2D Player Movement – Tutorial #1

While overall not a great tutorial, it did support some concepts I have come across. They separated the player input functionality and the actual movement application into the Update and Fixed Update methods respectively, which is a solid approach I have seen more and more in my search for information on player controllers now. However, all of the Fixed Update work was basically already done in a Player Controller script they gave you, so it really just covered programming the script responsible for receiving player input and passing it on to the movement logic.

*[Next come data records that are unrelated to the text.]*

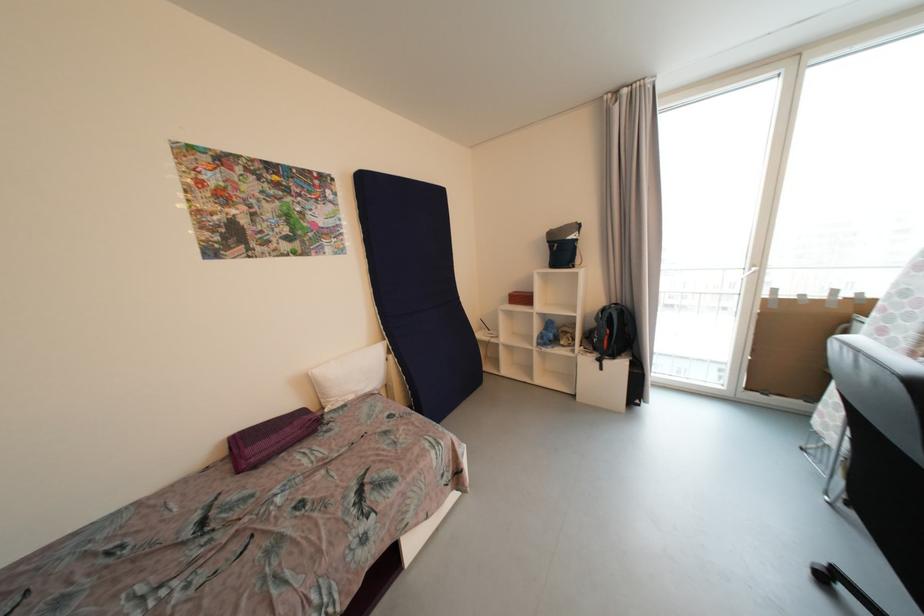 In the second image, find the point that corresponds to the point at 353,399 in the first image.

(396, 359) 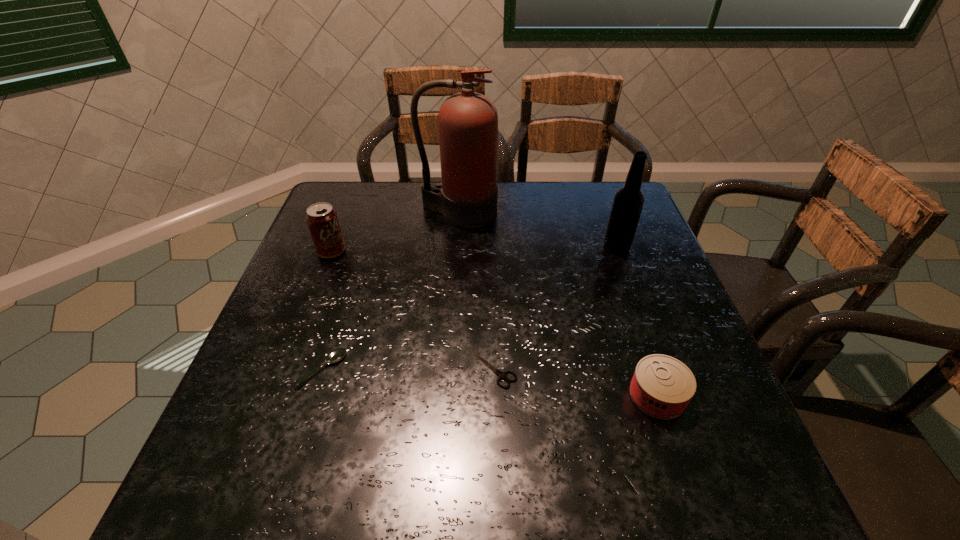 Where is `empty space between the third tallest object and the soupspoon`? empty space between the third tallest object and the soupspoon is located at coordinates (327, 310).

Locate an element on the screen. The height and width of the screenshot is (540, 960). vacant area that lies between the can and the third tallest object is located at coordinates (494, 323).

Locate an element on the screen. The image size is (960, 540). vacant area that lies between the can and the farthest object is located at coordinates (558, 303).

Where is `vacant space that's between the tallest object and the can`? vacant space that's between the tallest object and the can is located at coordinates (558, 303).

The width and height of the screenshot is (960, 540). What are the coordinates of `free space between the shortest object and the fourth tallest object` in the screenshot? It's located at (575, 382).

Where is `vacant space that is in between the soupspoon and the second tallest object`? vacant space that is in between the soupspoon and the second tallest object is located at coordinates (469, 308).

The height and width of the screenshot is (540, 960). I want to click on object that is the fifth closest to the fifth shortest object, so [322, 220].

Identify which object is located as the second nearest to the soupspoon. Please provide its 2D coordinates. Your answer should be formatted as a tuple, i.e. [(x, y)], where the tuple contains the x and y coordinates of a point satisfying the conditions above.

[(322, 220)]

Where is `blank area in the image that satisfies the following two spatial constraints: 1. on the front side of the shears; 2. on the left side of the third shortest object`? blank area in the image that satisfies the following two spatial constraints: 1. on the front side of the shears; 2. on the left side of the third shortest object is located at coordinates (494, 395).

Where is `vacant region that satisfies the following two spatial constraints: 1. on the front side of the soupspoon; 2. on the right side of the shears`? The height and width of the screenshot is (540, 960). vacant region that satisfies the following two spatial constraints: 1. on the front side of the soupspoon; 2. on the right side of the shears is located at coordinates (323, 369). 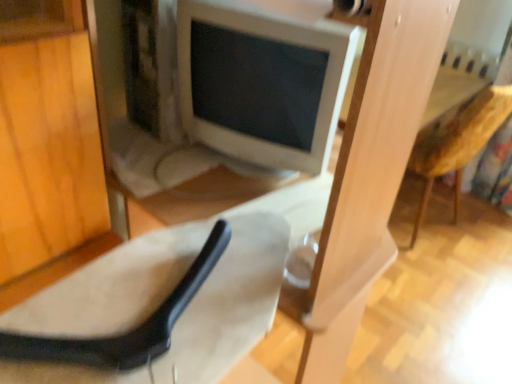 Question: From a real-world perspective, is wooden textured armchair at right above or below suede-like beige chair at lower left?

Choices:
 (A) below
 (B) above

Answer: (A)

Question: Does point (434, 160) appear closer or farther from the camera than point (110, 301)?

Choices:
 (A) farther
 (B) closer

Answer: (A)

Question: Considering the real-world distances, which object is closest to the wooden textured armchair at right?

Choices:
 (A) suede-like beige chair at lower left
 (B) white glossy computer monitor at center

Answer: (B)

Question: Which object is the farthest from the suede-like beige chair at lower left?

Choices:
 (A) wooden textured armchair at right
 (B) white glossy computer monitor at center

Answer: (A) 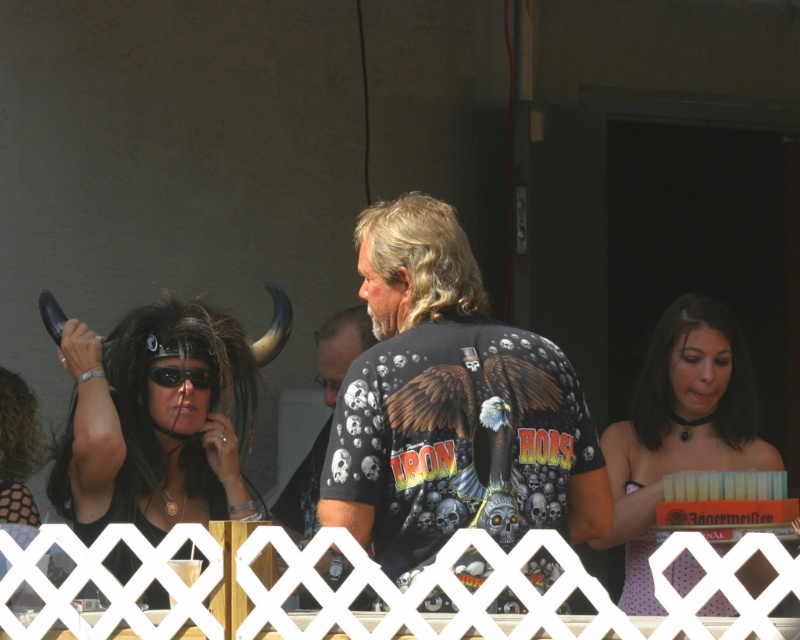 You are a photographer trying to capture a wide shot of the golden blonde hair at center and the polka dot fabric at lower left. Based on their sizes, which one should you focus on first to ensure both fit in the frame?

The golden blonde hair at center has a greater width than the polka dot fabric at lower left, so you should focus on the golden blonde hair at center first to ensure both fit in the frame. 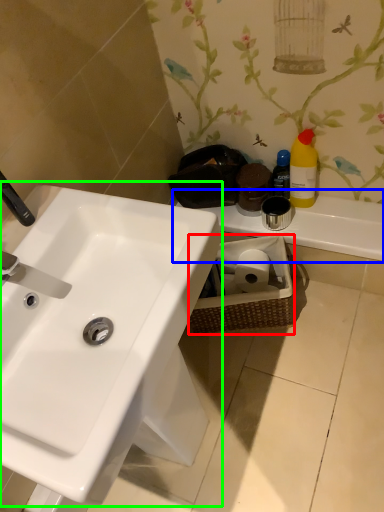 Question: Which is nearer to the basket (highlighted by a red box)? counter top (highlighted by a blue box) or sink (highlighted by a green box).

Choices:
 (A) counter top
 (B) sink

Answer: (A) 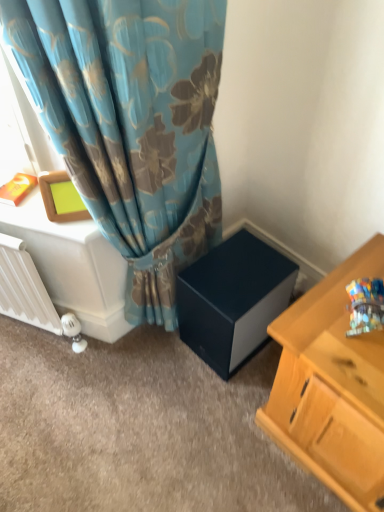 Locate an element on the screen. The height and width of the screenshot is (512, 384). blank area to the left of matte black cube at center is located at coordinates (161, 362). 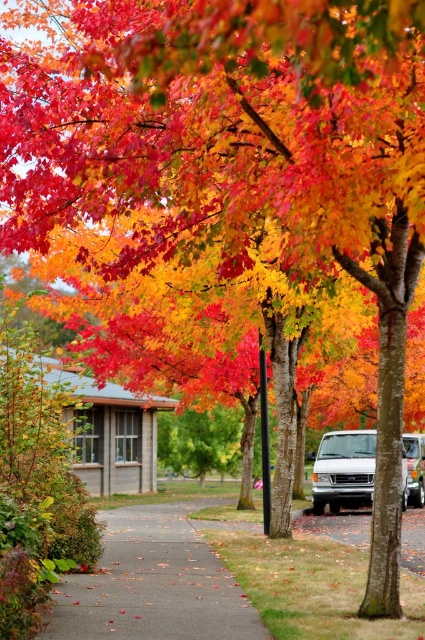 You are standing at the start of the pathway and want to reach the small building on the left. Which object should you walk around first, the gray concrete sidewalk at center or the white matte van at center?

You should walk around the gray concrete sidewalk at center first because it is in front of the white matte van at center, meaning the sidewalk is closer to you.

You are a delivery driver approaching the gray concrete sidewalk at center and the white matte van at center. Which one is narrower?

The gray concrete sidewalk at center is thinner than the white matte van at center, so the gray concrete sidewalk at center is narrower. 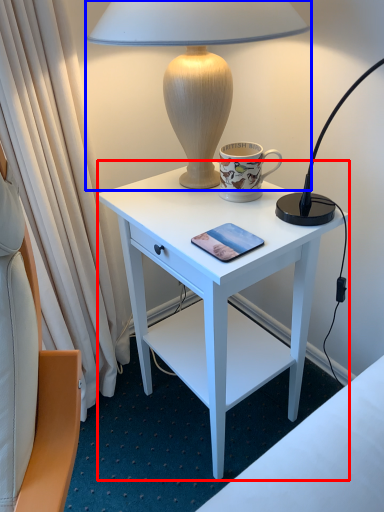 Question: Which of the following is the closest to the observer, desk (highlighted by a red box) or lamp (highlighted by a blue box)?

Choices:
 (A) desk
 (B) lamp

Answer: (B) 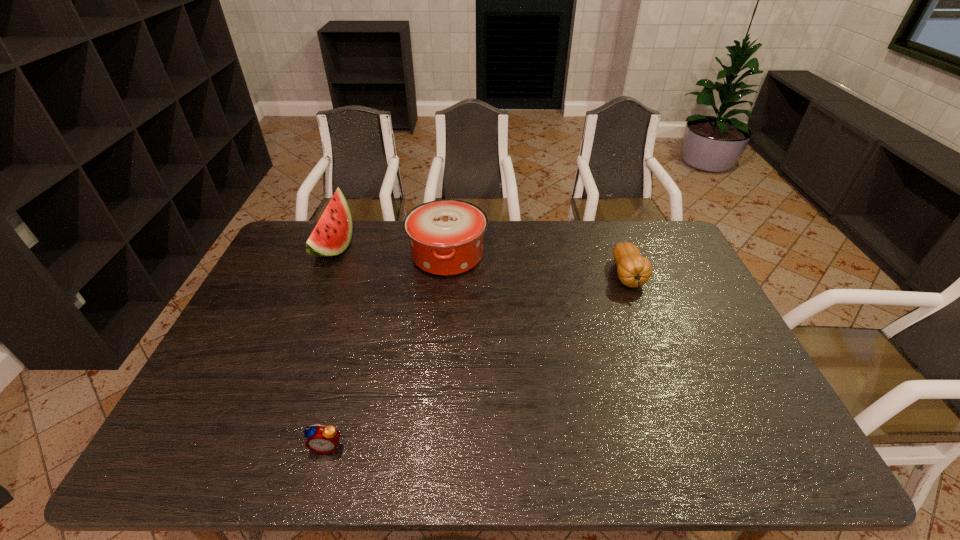 The image size is (960, 540). I want to click on gourd located in the far edge section of the desktop, so click(633, 270).

Locate an element on the screen. The height and width of the screenshot is (540, 960). object that is at the near edge is located at coordinates (322, 439).

I want to click on object located in the left edge section of the desktop, so click(x=331, y=236).

Where is `object present at the far left corner`? Image resolution: width=960 pixels, height=540 pixels. object present at the far left corner is located at coordinates (331, 236).

In the image, there is a desktop. Where is `vacant space at the far edge`? This screenshot has width=960, height=540. vacant space at the far edge is located at coordinates (588, 222).

I want to click on vacant space at the near edge, so [366, 434].

Find the location of a particular element. vacant space at the left edge is located at coordinates (276, 342).

The height and width of the screenshot is (540, 960). In the image, there is a desktop. Identify the location of vacant space at the right edge. (712, 351).

You are a GUI agent. You are given a task and a screenshot of the screen. Output one action in this format:
    pyautogui.click(x=<x>, y=<y>)
    Task: Click on the vacant space at the far right corner of the desktop
    The width and height of the screenshot is (960, 540).
    Given the screenshot: What is the action you would take?
    pyautogui.click(x=669, y=255)

Find the location of a particular element. vacant region between the alarm clock and the leftmost object is located at coordinates (330, 347).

To make matters worse, the given script does not even work particularly well. Its checks for the ceiling and the ground can give weird results unless at good ranged values which can prevent your player from crouching or jumping, or getting out of crouch at times. Then when air control is turned on, there is a bug where the character automatically crouches in midair (which removes their upper hitbox) simply from them jumping into objects as the ceiling sensor activates and automatically makes them crouch in the air.

I was able to fix the midair crouching bug by adding an extra check in the tutorial given script to also ensure the player was grounded before making crouch true. This led to another interesting aspect of the tutorial with the separation of input and actual player movement because the movement was receiving information from the input such as “is crouch being pressed” and then would use that information and check the surroundings (such as if they are under a ledge) to determine whether they could actually move out of crouch or not. This was just an interesting way of separating the input logic from the actual player control logic and is good to keep in mind for an input buffering system.

After fixing the bugs and messing with adding some animation similar to what they already have at the start of the melee combat tutorial, I did not have time to move on to that one. I will look into completing that next with my decent player controller in place now with most of the animations.